Ein unordentliches Leben Ihre Ehrlichkeit zeigte sich auch in Interviews. Über Misserfolge sprach sie offen und äusserte schlaue Gedanken, wie im Dokumentarfilm «Hildegard Knef – Ich will alles» (ARD) zu sehen. Als ein Fernsehreporter versuchte, sie zu charakterisieren («naiv-vertrauend, trotzdem berechnend, trotz-unabhängig, aber anlehnungsbedürftig»), entgegnete sie trocken: «Sie machen aus mir 24 Personen auf einmal.» Dabei nahm sie sich eine Zigarette.

Veränderung sei das Beständigste im Leben, erklärte sie weiter: «Es ist nun mal ein unordentliches Leben.» Auch wenn man versuche, Ordnung zu halten – das gelte für jedes Leben.

Das Glück kennt nur Minuten Wann war sie glücklich? «Also richtig glücklich? Was ist glücklich?», erzählt Koch. Knef habe selbst geschrieben: «Das Glück kennt nur Minuten, der Rest ist Warteraum.» Wenn ihre Tochter da gewesen sei, sei sie wie jede Mama sicher glücklich gewesen. «Sie war ein Steh-Auf-Frauchen.»

Szene aus «Die Sünderin»
Szene aus «Die Sünderin» (Bild: dpa ZB)

Koch erinnert sich: «Ich habe mit ihr mehr gelacht als geweint.» Bei schlechten Tagen holte er sie mit seiner Ente ab, und sie fuhren zum KaDeWe oder ins Hutgeschäft.

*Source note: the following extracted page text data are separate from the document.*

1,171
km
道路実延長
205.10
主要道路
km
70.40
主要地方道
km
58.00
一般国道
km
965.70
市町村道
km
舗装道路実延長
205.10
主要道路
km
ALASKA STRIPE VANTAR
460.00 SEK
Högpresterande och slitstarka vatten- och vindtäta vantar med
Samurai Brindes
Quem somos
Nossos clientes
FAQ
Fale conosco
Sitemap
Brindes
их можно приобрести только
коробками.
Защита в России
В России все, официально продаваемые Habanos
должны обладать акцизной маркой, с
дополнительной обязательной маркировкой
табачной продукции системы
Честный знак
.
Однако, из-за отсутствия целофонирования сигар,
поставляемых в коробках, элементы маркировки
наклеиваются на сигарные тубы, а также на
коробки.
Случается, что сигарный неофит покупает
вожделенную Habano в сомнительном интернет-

Kleine Freuden des Lebens Geschenke bereiteten ihr einfache Freude. Nicht die roten Rosen, wie Fans vermuten würden, erzählt Koch: «Nein. Eine Stange Marlboro, eine Flasche Champagner – Dom Pérignon – und eine Schüssel russischer Kaviar.» Kosmetika oder Kleider freuten sie ebenfalls.

Als sich Mode und Zeiten änderten, riet Koch ihr, beim Make-up zu sparen. Sie behielt jedoch ihre Wimpern – und im Nachhinein sei das gut gewesen. «Wir reden heute noch von den Wimpern und es war doch richtig, dass sie sie nicht abgelegt hat.»

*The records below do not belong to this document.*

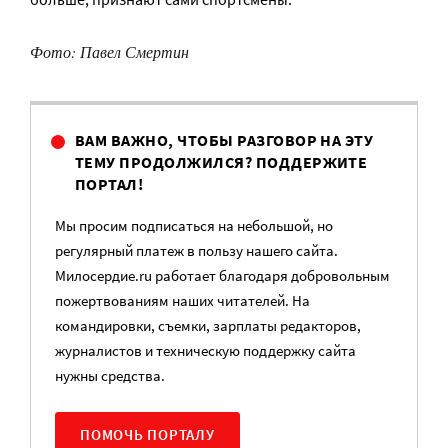
Фото: Павел Смертин
ВАМ ВАЖНО, ЧТОБЫ РАЗГОВОР НА ЭТУ
ТЕМУ ПРОДОЛЖИЛСЯ? ПОДДЕРЖИТЕ
ПОРТАЛ!
Мы просим подписаться на небольшой, но
регулярный платеж в пользу нашего сайта.
Милосердие.ru работает благодаря добровольным
пожертвованиям наших читателей. На
командировки, съемки, зарплаты редакторов,
журналистов и техническую поддержку сайта
нужны средства.
ПОМОЧЬ ПОРТАЛУ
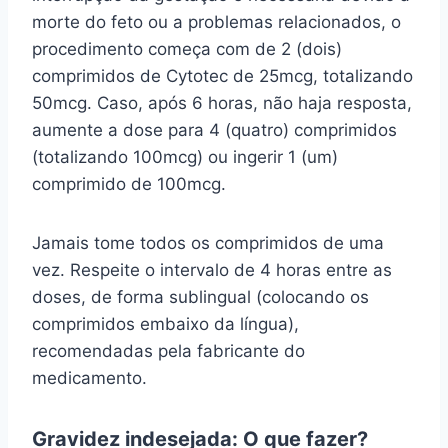
morte do feto ou a problemas relacionados, o
procedimento começa com de 2 (dois)
comprimidos de Cytotec de 25mcg, totalizando
50mcg. Caso, após 6 horas, não haja resposta,
aumente a dose para 4 (quatro) comprimidos
(totalizando 100mcg) ou ingerir 1 (um)
comprimido de 100mcg.
Jamais tome todos os comprimidos de uma
vez. Respeite o intervalo de 4 horas entre as
doses, de forma sublingual (colocando os
comprimidos embaixo da língua),
recomendadas pela fabricante do
medicamento.
Gravidez indesejada: O que fazer?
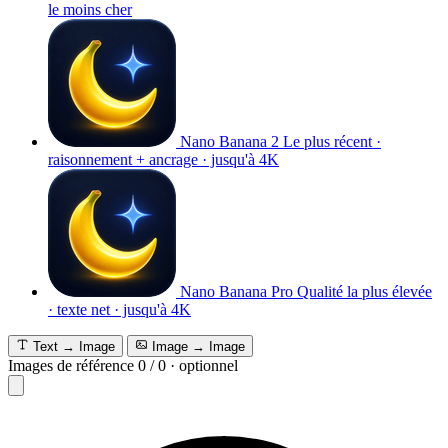
le moins cher
Nano Banana 2
Le plus récent ·
raisonnement + ancrage · jusqu'à 4K
Nano Banana Pro
Qualité la plus élevée
· texte net · jusqu'à 4K
Text → Image
Image → Image
Images de référence
0
/
0
·
optionnel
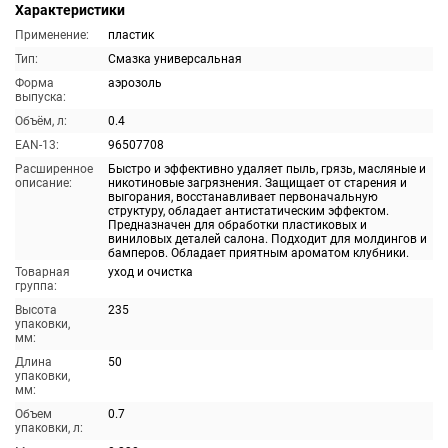
Характеристики
Применение:
пластик
Тип:
Смазка универсальная
Форма
аэрозоль
выпуска:
Объём, л:
0.4
EAN-13:
96507708
Расширенное
Быстро и эффективно удаляет пыль, грязь, масляные и
описание:
никотиновые загрязнения. Защищает от старения и
выгорания, восстанавливает первоначальную
структуру, обладает антистатическим эффектом.
Предназначен для обработки пластиковых и
виниловых деталей салона. Подходит для молдингов и
бамперов. Обладает приятным ароматом клубники.
Товарная
уход и очистка
группа:
Высота
235
упаковки,
мм:
Длина
50
упаковки,
мм:
Объем
0.7
упаковки, л:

Die legendären Wimpern Ein Paar ihrer Wimpern liegt heute in der Vitrine. Damals gab es weder magnetische Wimpern noch Contouring-Videos auf Tiktok. Kleber musste aus Hollywood bestellt werden, erzählt Koch, der Knef liebevoll «Ida Putenschlund» nannte, wenn sie verknittert im Bett lag (MANNSCHAFT berichtete über das bewegte schwule Leben von René Koch).

René Koch mit den berühmten falschen Wimpern der Knef
René Koch mit den berühmten falschen Wimpern der Knef (Bild: Jens Kalaene/dpa)

Ein Ohrring von ihr verlieh er einmal und vergass, ihn zurückzugeben. Knef schrieb ihm: «Du hast meinen goldenen Ohrring. Nicht, dass ich ihn dir nicht gönne. Doch leih ihn mir mal für einen Abend aus. Deine Ida Putenschlund.» Die beiden kannten sich seit den 1970ern, über zwei Jahrzehnte lang.

Knef starb am 1. Februar 2002 im Alter von 76 Jahren. Ihr Leben wurde mit Heike Makatsch verfilmt und als Graphic Novel erzählt. Koch glaubt, sie habe immer im Moment gelebt: «Das war für sie immer das Schönste, der Moment.»